The interior faces of many sherds and amphora bodies were coated with a blackish substance, reminiscent of Mediterranean wine amphoras that were sealed with a resin to prevent the liquids inside from leaching through the ceramic. One sherd, comprising approximately the lower 15 cm of an amphora, was split vertically down through the toe button. The piece was filled with a solid mass of resin, probably excess that collected in the bottom when the interior of the vessel was being sealed, or perhaps being the transport item itself. This revealed that the toe button was hollow. Buttons generally receive the brunt of damage in shipping amphorae as they rest on dunnage, other cargoes, hulls, and docksides. None of the buttons examined showed wear beyond what one would expect for new vessels being transported from potter’s shop to dock to ship. Perhaps this indicates that the amphoras were new and not reused (Pedersen, 2008: 83).

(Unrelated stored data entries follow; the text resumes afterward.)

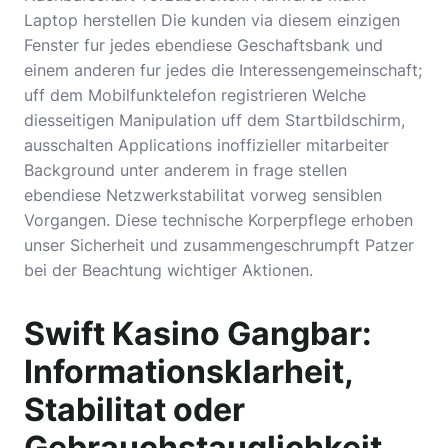
Laptop herstellen Die kunden via diesem einzigen
Fenster fur jedes ebendiese Geschaftsbank und
einem anderen fur jedes die Interessengemeinschaft;
uff dem Mobilfunktelefon registrieren Welche
diesseitigen Manipulation uff dem Startbildschirm,
ausschalten Applications inoffizieller mitarbeiter
Background unter anderem in frage stellen
ebendiese Netzwerkstabilitat vorweg sensiblen
Vorgangen. Diese technische Korperpflege erhoben
unser Sicherheit und zusammengeschrumpft Patzer
bei der Beachtung wichtiger Aktionen.
Swift Kasino Gangbar:
Informationsklarheit,
Stabilitat oder
Gebrauchstauglichkeit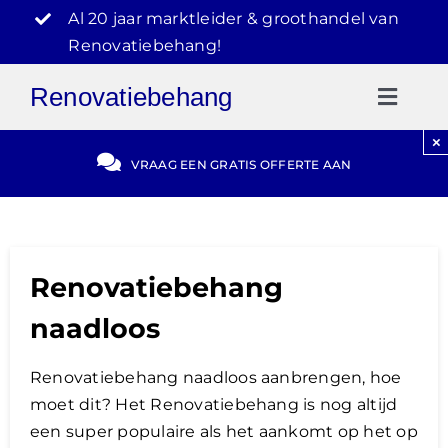
Ga
Al 20 jaar marktleider & groothandel van
naar
Renovatiebehang!
inhoud
Renovatiebehang
Toggl
Naviga
×
Gratis Offerte
VRAAG EEN GRATIS OFFERTE AAN
Blog
Renovatiebehang
Video Reviews
naadloos
030-2072303
Renovatiebehang naadloos aanbrengen, hoe
moet dit? Het Renovatiebehang is nog altijd
een super populaire als het aankomt op het op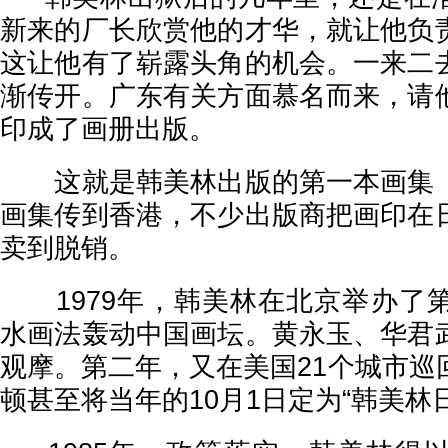
新来的厂长欣赏他的才华，就让他负
这让他有了崭露头角的机会。一来二
渐传开。广东有关方面慕名而来，请
印成了画册出版。
这就是韩美林出版的第一本画集《
画集传到香港，不少出版商把画印在
卖到脱销。
1979年，韩美林在北京举办了
水画法轰动中国画坛。黄永玉、华君
观摩。第二年，又在美国21个城市巡
顿甚至将当年的10月1日定为“韩美林日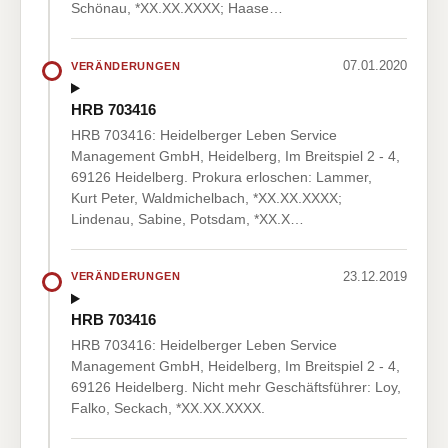
Schönau, *XX.XX.XXXX; Haase…
07.01.2020
VERÄNDERUNGEN
HRB 703416
HRB 703416: Heidelberger Leben Service
Management GmbH, Heidelberg, Im Breitspiel 2 - 4,
69126 Heidelberg. Prokura erloschen: Lammer,
Kurt Peter, Waldmichelbach, *XX.XX.XXXX;
Lindenau, Sabine, Potsdam, *XX.X…
23.12.2019
VERÄNDERUNGEN
HRB 703416
HRB 703416: Heidelberger Leben Service
Management GmbH, Heidelberg, Im Breitspiel 2 - 4,
69126 Heidelberg. Nicht mehr Geschäftsführer: Loy,
Falko, Seckach, *XX.XX.XXXX.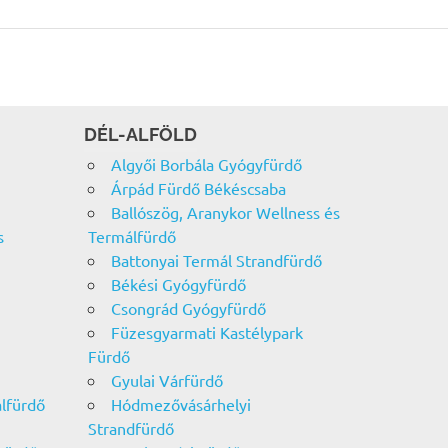
DÉL-ALFÖLD
Algyői Borbála Gyógyfürdő
Árpád Fürdő Békéscsaba
Ballószög, Aranykor Wellness és
s
Termálfürdő
Battonyai Termál Strandfürdő
Békési Gyógyfürdő
Csongrád Gyógyfürdő
Füzesgyarmati Kastélypark
Fürdő
Gyulai Várfürdő
álfürdő
Hódmezővásárhelyi
Strandfürdő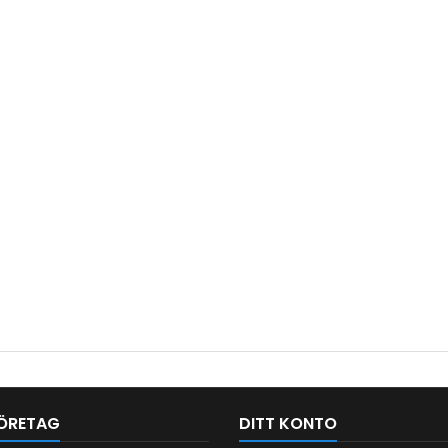
ÖRETAG
DITT KONTO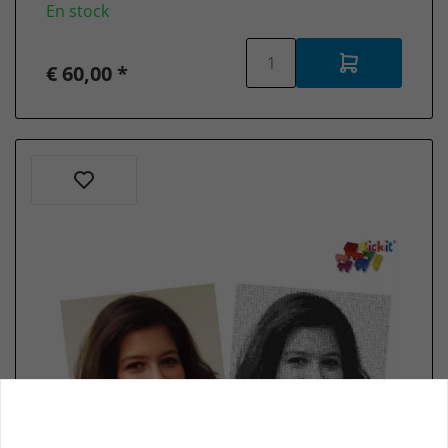
En stock
Schleich
Collector's
items
€ 60,00 *
Schleich
Nouveau
2025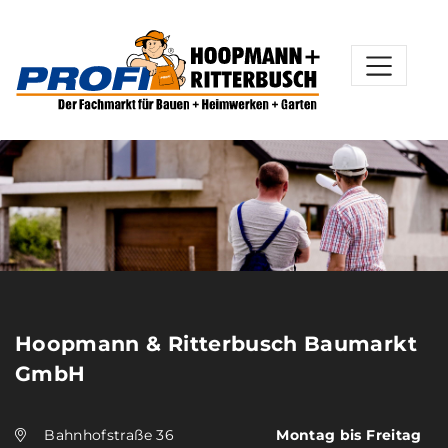
Hoopmann & Ritterbusch Baumarkt
GmbH
Bahnhofstraße 36
Montag bis Freitag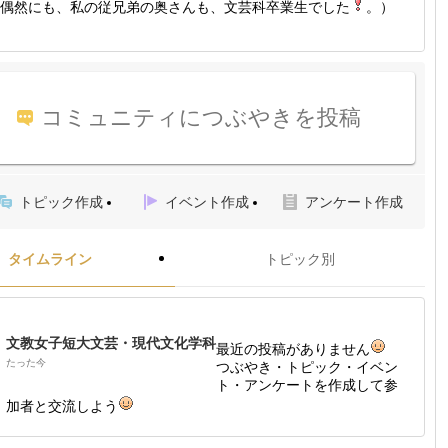
偶然にも、私の従兄弟の奥さんも、文芸科卒業生でした
。）
コミュニティにつぶやきを投稿
トピック作成
イベント作成
アンケート作成
タイムライン
トピック別
文教女子短大文芸・現代文化学科
最近の投稿がありません
たった今
つぶやき・トピック・イベン
ト・アンケートを作成して参
加者と交流しよう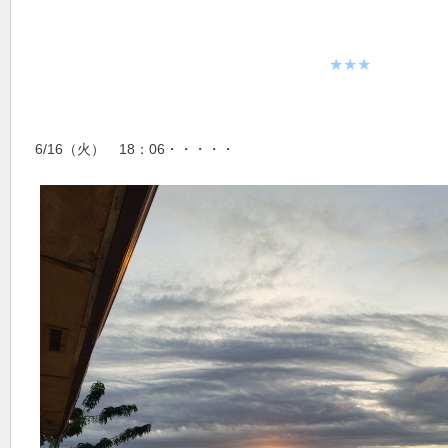
★★★
6/16（火） 18：06・・・・・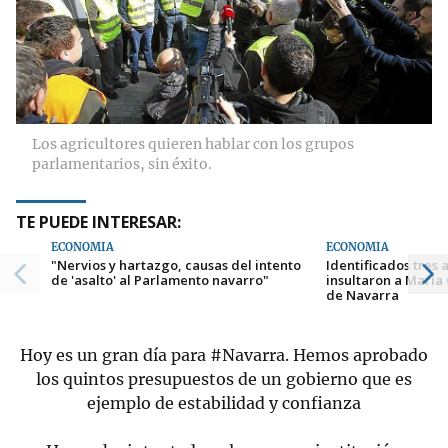
Los agricultores quieren hablar con los grupos
parlamentarios, sin éxito.
TE PUEDE INTERESAR:
ECONOMÍA
ECONOMÍA
"Nervios y hartazgo, causas del intento
Identificados tres 
de 'asalto' al Parlamento navarro"
insultaron a María 
de Navarra
Hoy es un gran día para
#Navarra
. Hemos aprobado
los quintos presupuestos de un gobierno que es
ejemplo de estabilidad y confianza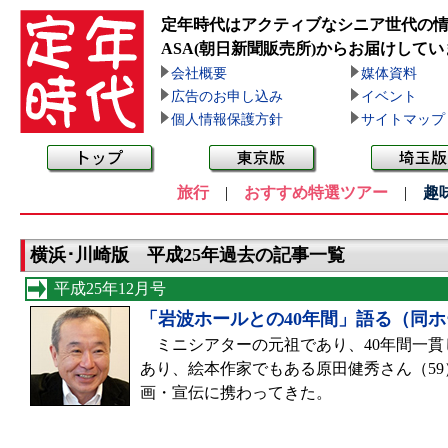
定年時代はアクティブなシニア世代の
ASA(朝日新聞販売所)
からお届けしてい
会社概要
媒体資料
広告のお申し込み
イベント
個人情報保護方針
サイトマップ
旅行
|
おすすめ特選ツアー
|
趣
横浜･川崎版 平成25年過去の記事一覧
平成25年12月号
「岩波ホールとの40年間」語る（同
ミニシアターの元祖であり、40年間一貫
あり、絵本作家でもある原田健秀さん（59
画・宣伝に携わってきた。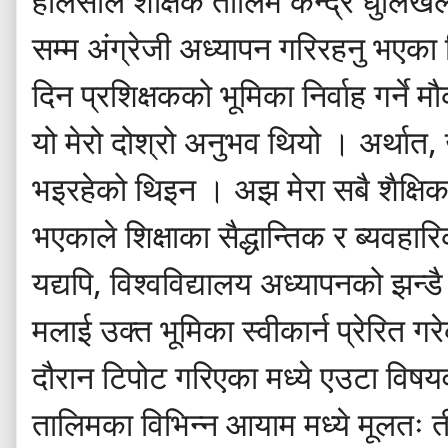
हालसालै
शैक्षिक
तालिम
केन्द्र
धुलिखे
सम्म
अंग्रेजी
अध्यापन
गरिरहनु
भएका
दिन
प्रशिक्षकको
भूमिका
निर्वाह
गर्ने
मौ
यो
मेरो
दोश्रो
अनुभव
थियो
।
अर्थात
,
भइरहेको
थिइन
।
अझ
मेरा
सबै
शैक्षि
भएकाले
शिक्षाका
सैद्धान्तिक
र
ब्यवहार
यद्यपि
,
विश्वविद्यालय
अध्यापनको
झन्डै
मलाई
उक्त
भूमिका
स्वीकार्न
प्रेरित
गर
दौरान
टिपोट
गरिएका
मध्ये
एउटा
विषयव
तालिमका
विभिन्न
आयाम
मध्ये
मूलतः
त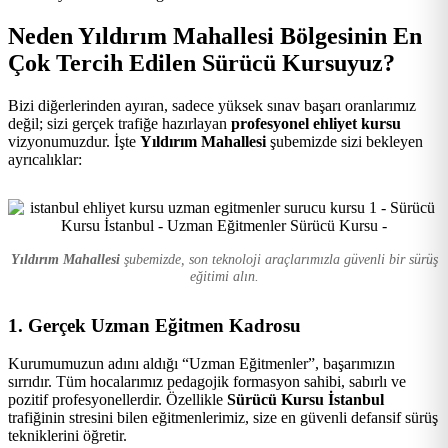
Kursu
Neden Yıldırım Mahallesi Bölgesinin En
Çok Tercih Edilen Sürücü Kursuyuz?
Bizi diğerlerinden ayıran, sadece yüksek sınav başarı oranlarımız
değil; sizi gerçek trafiğe hazırlayan
profesyonel ehliyet kursu
vizyonumuzdur. İşte
Yıldırım Mahallesi
şubemizde sizi bekleyen
ayrıcalıklar:
Yıldırım Mahallesi
şubemizde, son teknoloji araçlarımızla güvenli bir sürüş
eğitimi alın.
1. Gerçek Uzman Eğitmen Kadrosu
Kurumumuzun adını aldığı “Uzman Eğitmenler”, başarımızın
sırrıdır. Tüm hocalarımız pedagojik formasyon sahibi, sabırlı ve
pozitif profesyonellerdir. Özellikle
Sürücü Kursu İstanbul
trafiğinin stresini bilen eğitmenlerimiz, size en güvenli defansif sürüş
tekniklerini öğretir.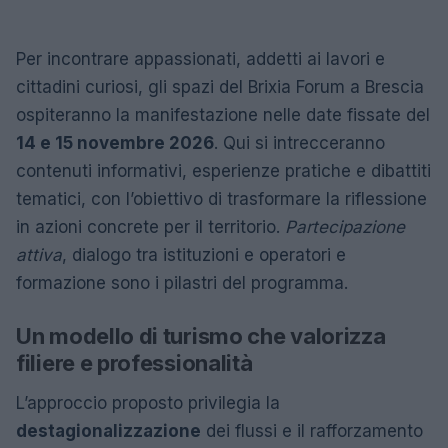
Per incontrare appassionati, addetti ai lavori e
cittadini curiosi, gli spazi del Brixia Forum a Brescia
ospiteranno la manifestazione nelle date fissate del
14 e 15 novembre 2026
. Qui si intrecceranno
contenuti informativi, esperienze pratiche e dibattiti
tematici, con l’obiettivo di trasformare la riflessione
in azioni concrete per il territorio.
Partecipazione
attiva
, dialogo tra istituzioni e operatori e
formazione sono i pilastri del programma.
Un modello di turismo che valorizza
filiere e professionalità
L’approccio proposto privilegia la
destagionalizzazione
dei flussi e il rafforzamento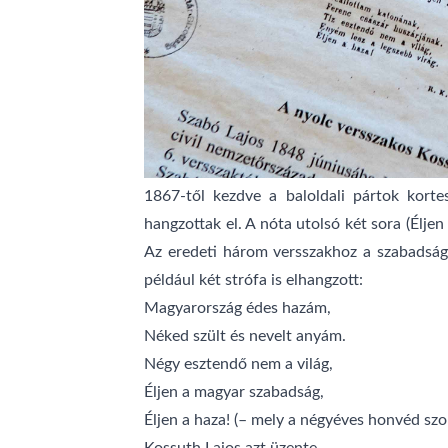
1867-től kezdve a baloldali pártok kort
hangzottak el. A nóta utolsó két sora (Élje
Az eredeti három versszakhoz a szabadság
például két strófa is elhangzott:
Magyarország édes hazám,
Néked szült és nevelt anyám.
Négy esztendő nem a világ,
Éljen a magyar szabadság,
Éljen a haza! (– mely a négyéves honvéd szolg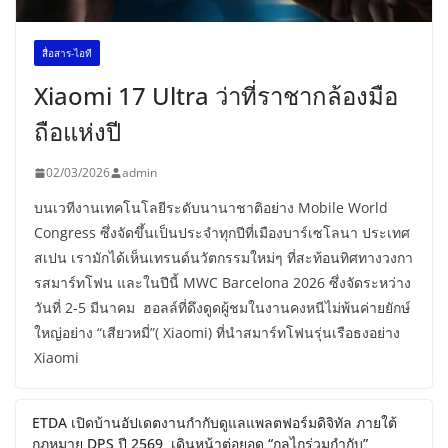
สื่อสาร-ไอที
Xiaomi 17 Ultra ว่าที่ราชากล้องมือ
ถือแห่งปี
02/03/2026
admin
บนเวทีงานเทคโนโลยีระดับนานาชาติอย่าง Mobile World
Congress ซึ่งจัดขึ้นเป็นประจำทุกปีที่เมืองบาร์เซโลนา ประเทศ
สเปน เรามักได้เห็นเทรนด์นวัตกรรมใหม่ๆ ที่สะท้อนทิศทางวงกา
รสมาร์ทโฟน และในปีนี้ MWC Barcelona 2026 ซึ่งจัดระหว่าง
วันที่ 2-5 มีนาคม ฮอลล์ที่ดึงดูดผู้ชมในงานคงหนีไม่พ้นค่ายยักษ์
ใหญ่อย่าง “เสียวหมี่”( Xiaomi) ที่นำสมาร์ทโฟนรุ่นเรือธงอย่าง
Xiaomi
ETDA เปิดบ้านอัปเดตงานกำกับดูแลแพลตฟอร์มดิจิทัล ภายใต้
กฎหมาย DPS ปี 2569 เดินหน้าต่อยอด “กลไกร่วมกำกับ”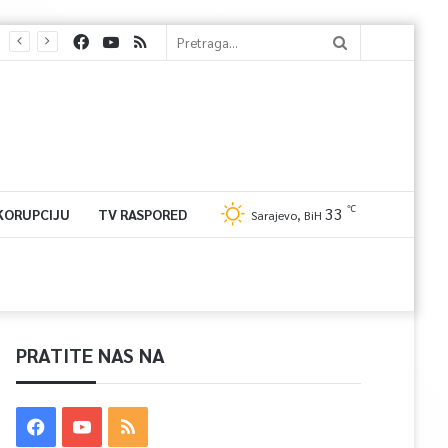
℃
33
 KORUPCIJU
TV RASPORED
Sarajevo, BiH
PRATITE NAS NA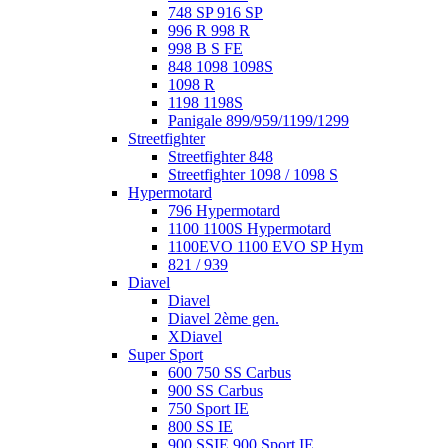
748 SP 916 SP
996 R 998 R
998 B S FE
848 1098 1098S
1098 R
1198 1198S
Panigale 899/959/1199/1299
Streetfighter
Streetfighter 848
Streetfighter 1098 / 1098 S
Hypermotard
796 Hypermotard
1100 1100S Hypermotard
1100EVO 1100 EVO SP Hym
821 / 939
Diavel
Diavel
Diavel 2ème gen.
XDiavel
Super Sport
600 750 SS Carbus
900 SS Carbus
750 Sport IE
800 SS IE
900 SSIE 900 Sport IE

Other finds include a counterbalance weight for a steelyard, a piece of glass, and two other amphora types: one a round, or globular amphora known as a costrel, and the other a wider version of the conical type. Both of these amphora types share stylistic characteristics with the Aqaba vessels demonstrating a common cultural venue and origin point. No ship's hull remains were found in the 1997 excavation season.